> _TRY IT_
Copy each entry verbatim, excluding its images.

> _PROVIDED INFORMATION_
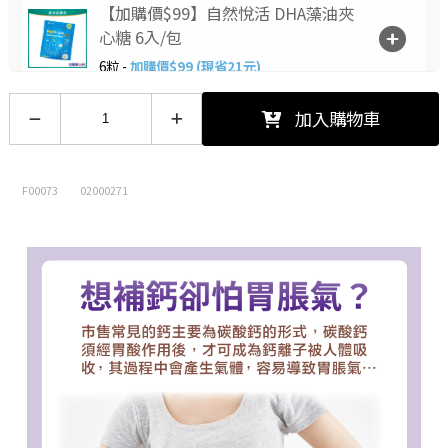
【加購價$99】自然悅活 DHA藻油夾
心糖 6入/包
6粒 -
加購價$99 (現省21元)
【加購價$10】喉力爽爽喉軟糖(枇
加入購物車
杷)12.5g
12.5/包 -
加購價$10 (現省5元)
F00073
02000271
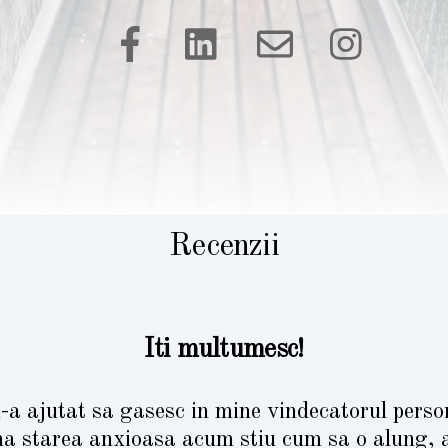
Recenzii
Iti multumesc!
a ajutat sa gasesc in mine vindecatorul person
na starea anxioasa acum stiu cum sa o alung, 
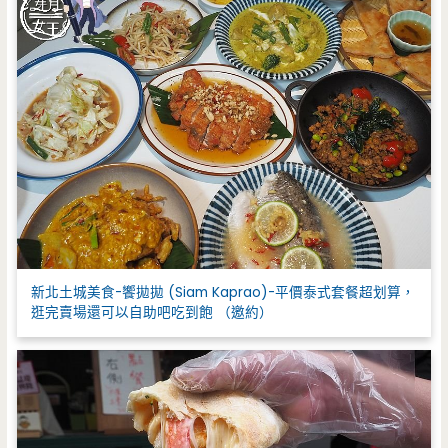
新北土城美食-饗拋拋 (Siam Kaprao)-平價泰式套餐超划算，
逛完賣場還可以自助吧吃到飽 （邀約）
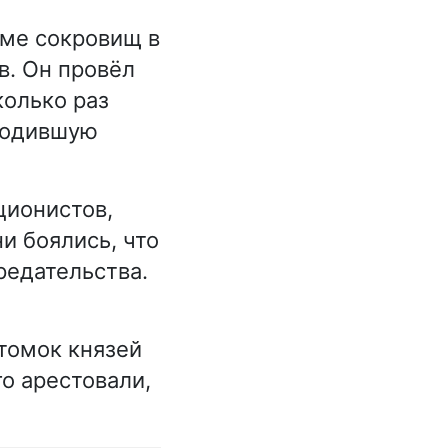
оме сокровищ в
в. Он провёл
колько раз
оводившую
ционистов,
и боялись, что
редательства.
томок князей
о арестовали,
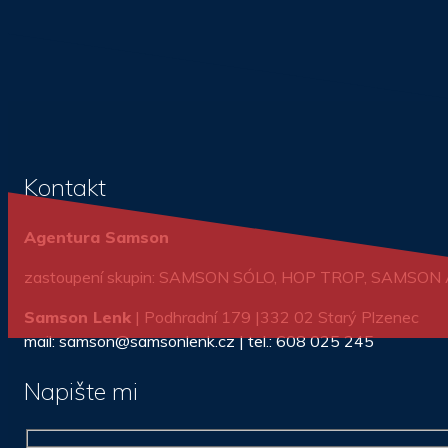
Kontakt
Agentura Samson
zastoupení skupin: SAMSON SÓLO, HOP TROP, SAMSO
Samson Lenk
| Podhradní 179 |332 02 Starý Plzenec
mail: samson@samsonlenk.cz | tel.: 608 025 245
Napište mi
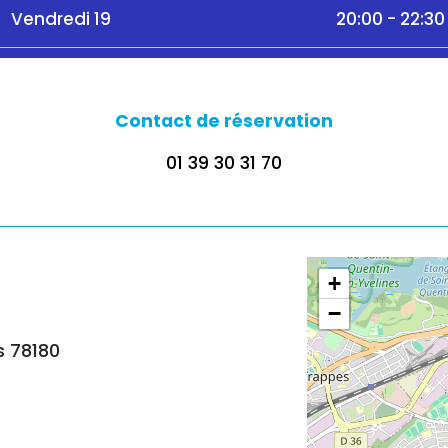
Vendredi 19
20:00 - 22:30
Contact de réservation
01 39 30 31 70
+
−
s 78180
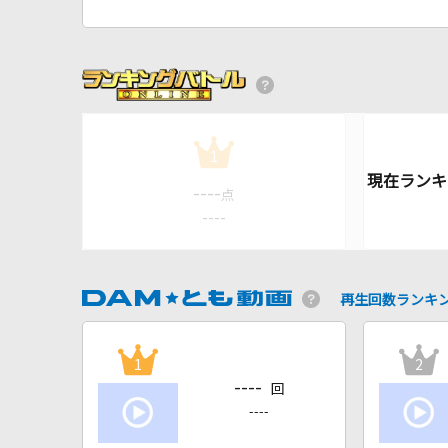
1
----
点
----
再生回数ランキ
1
2
----
回
----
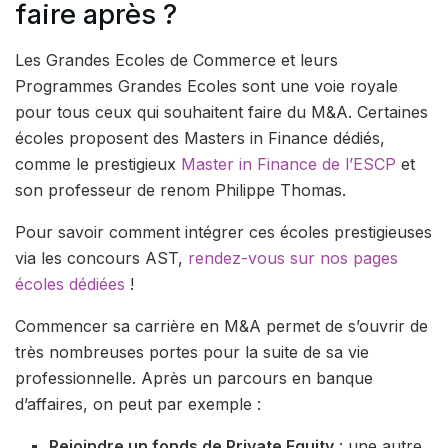
faire après ?
Les Grandes Ecoles de Commerce et leurs
Programmes Grandes Ecoles sont une voie royale
pour tous ceux qui souhaitent faire du M&A. Certaines
écoles proposent des Masters in Finance dédiés,
comme le prestigieux
Master in Finance de l’ESCP
et
son professeur de renom Philippe Thomas.
Pour savoir comment intégrer ces écoles prestigieuses
via les concours AST,
rendez-vous sur nos pages
écoles dédiées
!
Commencer sa carrière en M&A permet de s’ouvrir de
très nombreuses portes pour la suite de sa vie
professionnelle. Après un parcours en banque
d’affaires, on peut par exemple :
Rejoindre un fonds de Private Equity
: une autre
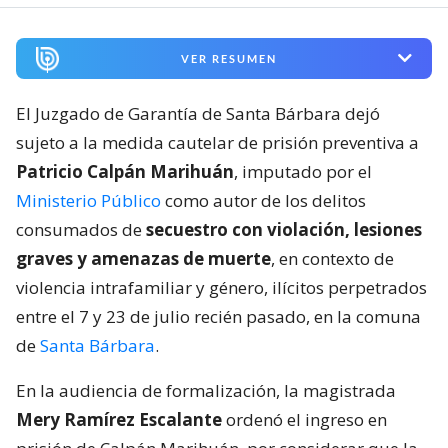
VER RESUMEN
El Juzgado de Garantía de Santa Bárbara dejó
sujeto a la medida cautelar de prisión preventiva a
Patricio Calpán Marihuán
, imputado por el
Ministerio Público
como autor de los delitos
consumados de
secuestro con violación, lesiones
graves y amenazas de muerte
, en contexto de
violencia intrafamiliar y género, ilícitos perpetrados
entre el 7 y 23 de julio recién pasado, en la comuna
de
Santa Bárbara
.
En la audiencia de formalización, la magistrada
Mery Ramírez Escalante
ordenó el ingreso en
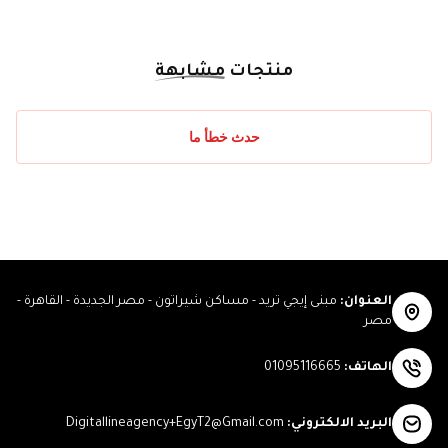
منتجات
مشابهة
حدث خطأ ما
العنوان
:
مبنى إيجي تريد - مساكن شيراتون - مصر الجديدة - القاهرة -
مصر
الهاتف
:
01095116665
البريد الالكتروني
:
Digitallineagency+EgyT2@Gmail.com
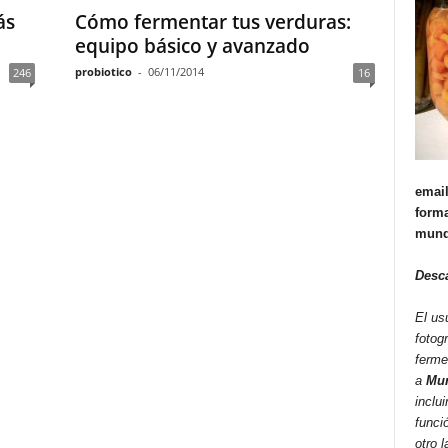
ás
Cómo fermentar tus verduras:
equipo básico y avanzado
probiotico
-
06/11/2014
246
16
email
forma
mund
Desc
El us
fotog
ferme
a
Mun
inclui
funci
otro 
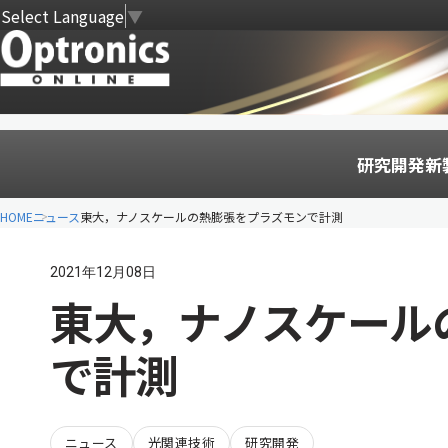
Select Language
▼
研究開発
新
HOME
ニュース
東大，ナノスケールの熱膨張をプラズモンで計測
2021年12月08日
東大，ナノスケール
で計測
ニュース
光関連技術
研究開発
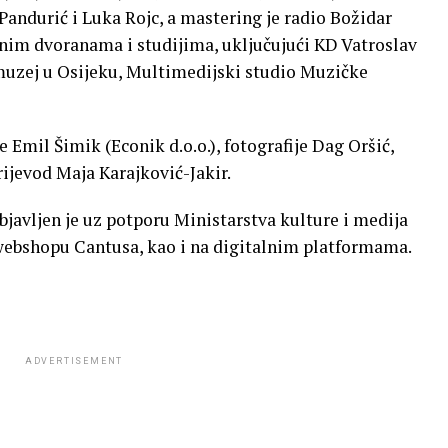
Pandurić i Luka Rojc, a mastering je radio Božidar
znim dvoranama i studijima, uključujući KD Vatroslav
muzej u Osijeku, Multimedijski studio Muzičke
Emil Šimik (Econik d.o.o.), fotografije Dag Oršić,
rijevod Maja Karajković-Jakir.
javljen je uz potporu Ministarstva kulture i medija
 webshopu Cantusa, kao i na digitalnim platformama.
ADVERTISEMENT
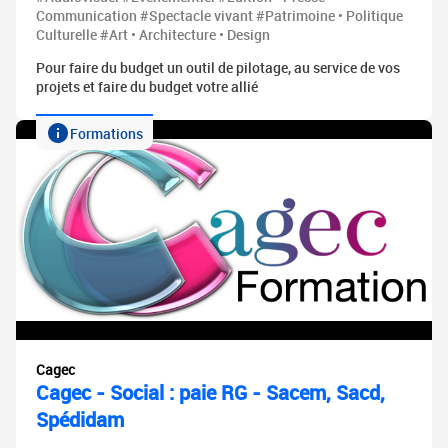
Communication #Spectacle vivant #Patrimoine • Politique
Culturelle #Art • Architecture • Design
Pour faire du budget un outil de pilotage, au service de vos
projets et faire du budget votre allié
Formations
Cagec
Cagec - Social : paie RG - Sacem, Sacd,
Spédidam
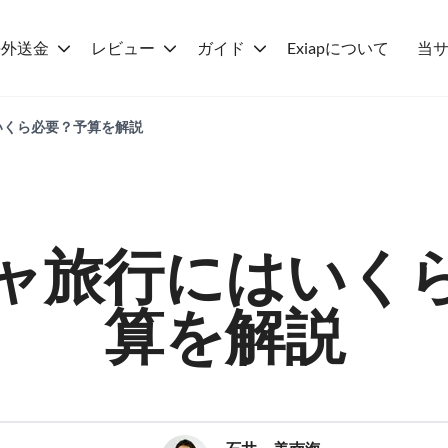
海外送金
レビュー
ガイド
Exiapについて
当
いくら必要？予算を解説
ャ旅行にはいく
算を解説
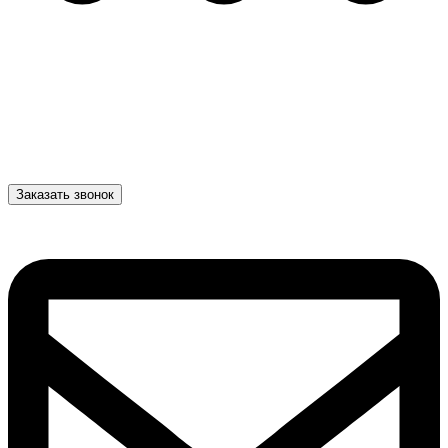
Заказать звонок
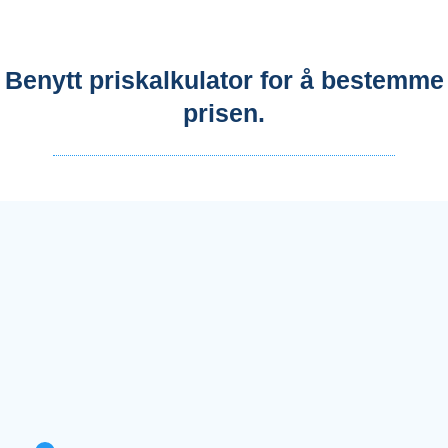
Benytt priskalkulator for å bestemme
prisen.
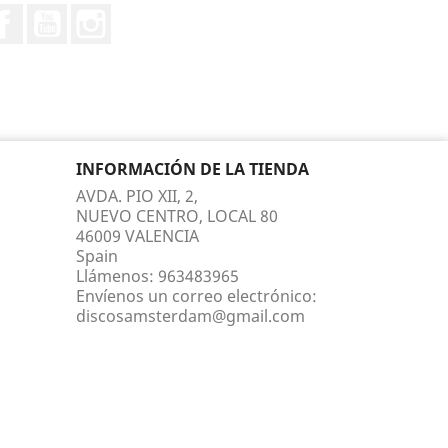
Facebook
YouTube
Instagram
INFORMACIÓN DE LA TIENDA
AVDA. PIO XII, 2,
NUEVO CENTRO, LOCAL 80
46009 VALENCIA
Spain
Llámenos:
963483965
Envíenos un correo electrónico:
discosamsterdam@gmail.com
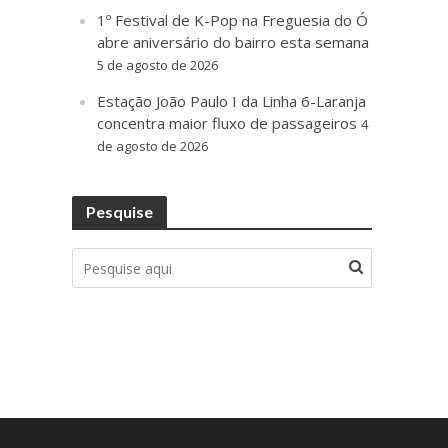
1º Festival de K-Pop na Freguesia do Ó
abre aniversário do bairro esta semana
5 de agosto de 2026
Estação João Paulo I da Linha 6-Laranja
concentra maior fluxo de passageiros
4
de agosto de 2026
Pesquise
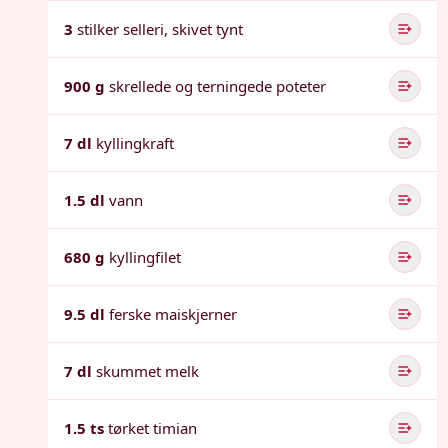
3
stilker selleri, skivet tynt
900 g
skrellede og terningede poteter
7 dl
kyllingkraft
1.5 dl
vann
680 g
kyllingfilet
9.5 dl
ferske maiskjerner
7 dl
skummet melk
1.5 ts
tørket timian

> _RESULT OF THE TASK_
【加購價$99】自然悅活 DHA藻油夾
心糖 6入/包
6粒 -
加購價$99 (現省21元)
【加購價$10】喉力爽爽喉軟糖(枇
加入購物車
杷)12.5g
12.5/包 -
加購價$10 (現省5元)
F00073
02000271
Recenzii
Iti multumesc!
a ajutat sa gasesc in mine vindecatorul person
na starea anxioasa acum stiu cum sa o alung, 
新北土城美食-饗拋拋 (Siam Kaprao)-平價泰式套餐超划算，
逛完賣場還可以自助吧吃到飽 （邀約）
оме сокровищ в
в. Он провёл
колько раз
оводившую
ционистов,
и боялись, что
редательства.
томок князей
о арестовали,
Kontakt
Agentura Samson
zastoupení skupin: SAMSON SÓLO, HOP TROP, SAMSO
Samson Lenk
| Podhradní 179 |332 02 Starý Plzenec
mail: samson@samsonlenk.cz | tel.: 608 025 245
Napište mi
Vendredi 19
20:00 - 22:30
Contact de réservation
01 39 30 31 70
+
−
s 78180
1
----
点
----
再生回数ランキ
1
2
----
回
----
faire après ?
Les Grandes Ecoles de Commerce et leurs
Programmes Grandes Ecoles sont une voie royale
pour tous ceux qui souhaitent faire du M&A. Certaines
écoles proposent des Masters in Finance dédiés,
comme le prestigieux
Master in Finance de l’ESCP
et
son professeur de renom Philippe Thomas.
Pour savoir comment intégrer ces écoles prestigieuses
via les concours AST,
rendez-vous sur nos pages
écoles dédiées
!
Commencer sa carrière en M&A permet de s’ouvrir de
très nombreuses portes pour la suite de sa vie
professionnelle. Après un parcours en banque
d’affaires, on peut par exemple :
Rejoindre un fonds de Private Equity
: une autre
VER RESUMEN
El Juzgado de Garantía de Santa Bárbara dejó
sujeto a la medida cautelar de prisión preventiva a
Patricio Calpán Marihuán
, imputado por el
Ministerio Público
como autor de los delitos
consumados de
secuestro con violación, lesiones
graves y amenazas de muerte
, en contexto de
violencia intrafamiliar y género, ilícitos perpetrados
entre el 7 y 23 de julio recién pasado, en la comuna
de
Santa Bárbara
.
En la audiencia de formalización, la magistrada
Mery Ramírez Escalante
ordenó el ingreso en
منتجات
مشابهة
حدث خطأ ما
العنوان
:
مبنى إيجي تريد - مساكن شيراتون - مصر الجديدة - القاهرة -
مصر
الهاتف
:
01095116665
البريد الالكتروني
:
Digitallineagency+EgyT2@Gmail.com
ás
Cómo fermentar tus verduras:
equipo básico y avanzado
probiotico
-
06/11/2014
246
16
email
forma
mund
Desc
El us
fotog
ferme
a
Mun
inclui
funci
otro 
Select Language
▼
研究開発
新
HOME
ニュース
東大，ナノスケールの熱膨張をプラズモンで計測
2021年12月08日
東大，ナノスケール
で計測
ニュース
光関連技術
研究開発
Pandurić i Luka Rojc, a mastering je radio Božidar
znim dvoranama i studijima, uključujući KD Vatroslav
muzej u Osijeku, Multimedijski studio Muzičke
Emil Šimik (Econik d.o.o.), fotografije Dag Oršić,
rijevod Maja Karajković-Jakir.
javljen je uz potporu Ministarstva kulture i medija
 webshopu Cantusa, kao i na digitalnim platformama.
ADVERTISEMENT
Communication #Spectacle vivant #Patrimoine • Politique
Culturelle #Art • Architecture • Design
Pour faire du budget un outil de pilotage, au service de vos
projets et faire du budget votre allié
Formations
Cagec
Cagec - Social : paie RG - Sacem, Sacd,
Spédidam
海外送金
レビュー
ガイド
Exiapについて
当
いくら必要？予算を解説
ャ旅行にはいく
算を解説
Заказать звонок
Benytt priskalkulator for å bestemme
prisen.
Facebook
YouTube
Instagram
INFORMACIÓN DE LA TIENDA
AVDA. PIO XII, 2,
NUEVO CENTRO, LOCAL 80
46009 VALENCIA
Spain
Llámenos:
963483965
Envíenos un correo electrónico:
discosamsterdam@gmail.com
1º Festival de K-Pop na Freguesia do Ó
abre aniversário do bairro esta semana
5 de agosto de 2026
Estação João Paulo I da Linha 6-Laranja
concentra maior fluxo de passageiros
4
de agosto de 2026
Pesquise
3
stilker selleri, skivet tynt
900 g
skrellede og terningede poteter
7 dl
kyllingkraft
1.5 dl
vann
680 g
kyllingfilet
9.5 dl
ferske maiskjerner
7 dl
skummet melk
1.5 ts
tørket timian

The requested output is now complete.